As we’ve noted before, DeSantis’s strategy – which looked promising at first but now seems to be stuck in the doldrums – was based on Trumpism without Trump. He has mostly identified himself with Trump’s policy positions, and when he’s criticised them it’s been from the right: for example in his embrace of the anti-vaccination cause. His argument is that the Trumpist program is basically fine, but Trump is personally unfit to implement it. (Ramaswamy, on the other hand, tends to ignore Trump personally but doubles down on his program.)
A couple of weeks ago, Jon Chait tried to explain why DeSantis was failing, and why Chait’s earlier view that DeSantis should be the favorite was mistaken. He says he had underestimated the extent to which the party had become a personality cult, and that Republican elites were no longer able to challenge it. As he puts it, “Defeating Trump in a contest determining who can most effectively advance ideological or party goals is difficult but attainable. It is obviously impossible to defeat Trump in a contest of who is most loyal to Trump.”
I think this is true, albeit (as Chait recognises) unhelpful. And if that’s all there is to it – if the Republican Party has become the Trump Party and nothing more – then not much can be done. But it seems to me that the policy disagreements show that there is more going on, and that what’s needed (as Christie at least recognises, and as seems to be dawning on some of the others) is a frontal assault on Trumpism in both personal and policy terms.

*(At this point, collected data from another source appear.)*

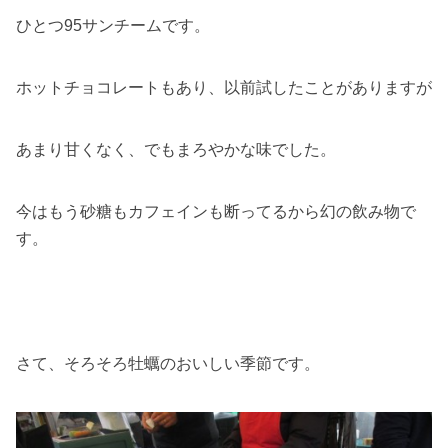
ひとつ95サンチームです。
ホットチョコレートもあり、以前試したことがありますが
あまり甘くなく、でもまろやかな味でした。
今はもう砂糖もカフェインも断ってるから幻の飲み物で
す。
さて、そろそろ牡蠣のおいしい季節です。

Republican voters are never going to abandon Trump if none of their leaders will be open with them about Trump’s failings. As Chait laments in a later column, Trump’s critics “have focused primarily, and in some cases exclusively, on criticizing Trump on grounds that he can’t win, playing down or omitting any normative moral criticism of his authoritarianism.” Frontal assault might not work either, but at least it has a chance; trying to out-Trump Trump is doomed from the start.
The more confrontational the primary campaign becomes, however, the more likely that the party will split in some way: either by Trump losing the nomination and running as an independent, or by Trump’s rivals getting more comfortable with the idea of opposing him openly if he is the nominee. In either case, democracy and Ukraine would be likely to be prominent among the defining issues.

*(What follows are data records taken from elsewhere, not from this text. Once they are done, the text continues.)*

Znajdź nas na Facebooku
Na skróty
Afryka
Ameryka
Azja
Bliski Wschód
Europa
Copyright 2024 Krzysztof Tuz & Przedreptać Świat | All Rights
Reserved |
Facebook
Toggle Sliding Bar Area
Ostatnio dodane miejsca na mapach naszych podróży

If a split can be avoided, a non-Trump candidate like Haley would be favored to win the election, and in doing so might be able to rebuild the Republican Party as a mainstream centre-right force. It would not be clear sailing: there are still demons deep in the Republican soul, particularly on racial and cultural issues, of which Trump was a symptom more than a cause.
Many parties (and individuals) manage to keep their demons tolerably well under control, and it’s possible the Republicans could do so as well. But some of the worst of the party’s authoritarians are not personally attached to Trump: their hostility to democracy is not just instinctual but theoretical as well, and Trump’s departure, however achieved, will not make them go away.
Nor is the admiration for Putin in certain quarters a recent development, although the war in Ukraine has brought it to the forefront. (We’ll talk more about Putin envy later this week, when we come to Europe.) Although Putin himself cares almost exclusively about his own power, he has decked it out with themes – anti-gay, anti-feminist, anti-intellectual – that have strong appeal on the American right, and that even its most non-Trumpy figures often have some sympathy with.
Nonetheless, for the time being, escaping from Trump’s control is the number one priority for the party. But it’s not at all clear that it is up to it.